We'll see who wins. Yeah, and realistically, the huge difference between
St. Toyota and General Motors here is that one of the things that manufacturers look for is
utilizing as much capacity as they possibly can. You don't want your manufacturing facilities
operating at 40, 50, 60 percent of capacity. You want them operating at 80, 90 percent.
And in Toyota's case, it's probably closer to 95 percent of capacity, because in the long run,
it actually makes each vehicle less expensive because you're driving down the cost by producing
more of them. In General Motors' case, the short term will be that they're going to be
underutilizing their factories, which at some point could lead to a reduction in workforce.
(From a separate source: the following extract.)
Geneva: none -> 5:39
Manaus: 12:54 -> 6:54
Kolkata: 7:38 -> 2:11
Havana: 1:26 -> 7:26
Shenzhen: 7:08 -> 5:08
If you're not going to produce up the capacity, then you're not going to need as many people
to stamp those facilities if you're not utilizing them to the full degree. So
it is a completely different set of circumstances as to how they're approaching it.
Toyota's approach is we can't build enough because we've created such demand for our vehicles
that we can't keep up with that demand. And General Motors is realistically looking at it and say,
we can't create the demand for our vehicles, so we can't produce as many of them. It's
ass backwards. That's backwards. Now, Dad, there's even more nuance to this that I think, again,
we recognize those of you that tune into Car Edge Live and those of you that are part of
the Car Edge community, we're in like the 1% of 1% of informed car buyers. There's a bit of
nuance here that everyone needs to be aware of. I'm just going to read this directly from the
article. Tight inventory has sometimes frustrated General Motors dealers, particularly with some
of the automakers' most affordable vehicles. GM executives told dealers at the 2026 NADA,
which is the National Automobile Dealers Association show in Las Vegas, that they were
working to address those worries. Chevrolet, for example, plans to make some configurations of
the tracks and trailblazers, excuse me, subcompact crossovers, which are built in South Korea,
available at ports for dealers to order starting this quarter. GM hopes the program will speed
transport times dealerships. That decision won support from dealers, including Manny Sedano,
Jr., dealer principal at Sedano Automotive Group. Now, look at this quote, Dad.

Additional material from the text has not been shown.